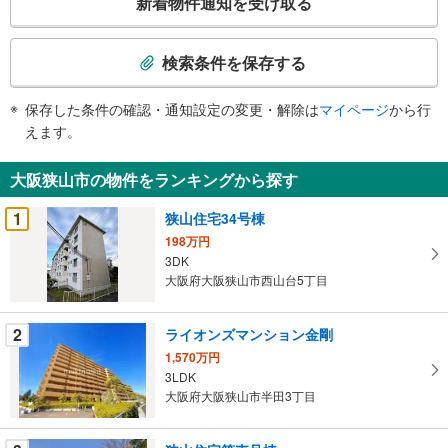
新着物件通知を受け取る
の
検
索
検索条件を保存する
条
件
保存した条件の確認・通知設定の変更・解除は
マイページ
から行
で
えます。
通
知
大阪狭山市の物件をランキングから探す
を
受
1
狭山住宅34号棟
け
198万円
取
3DK
る
大阪府大阪狭山市西山台5丁目
・
条
2
ライオンズマンション金剛
件
1,570万円
を
3LDK
マ
大阪府大阪狭山市半田3丁目
イ
ペ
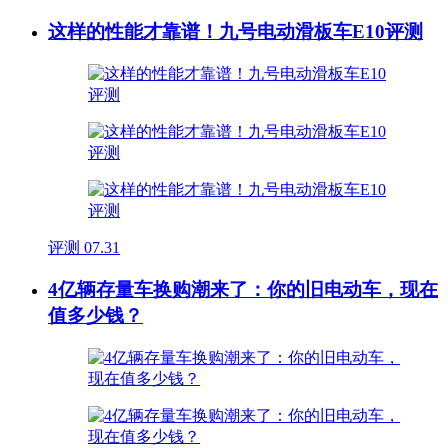
这样的性能才靠谱！九号电动滑板车E10评测
评测
07.31
4亿辆存量车换购潮来了：你的旧电动车，现在
值多少钱？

================

DESCRIPTION OF THE TASK - Write the records out again exactly; none of the pictures belong in the copy.

ANSWER SPACE -
新着物件通知を受け取る
の
検
索
検索条件を保存する
条
件
保存した条件の確認・通知設定の変更・解除は
マイページ
から行
で
えます。
通
知
大阪狭山市の物件をランキングから探す
を
受
1
狭山住宅34号棟
け
198万円
取
3DK
る
大阪府大阪狭山市西山台5丁目
・
条
2
ライオンズマンション金剛
件
1,570万円
を
3LDK
マ
大阪府大阪狭山市半田3丁目
イ
ペ
这样的性能才靠谱！九号电动滑板车E10评测
评测
07.31
4亿辆存量车换购潮来了：你的旧电动车，现在
值多少钱？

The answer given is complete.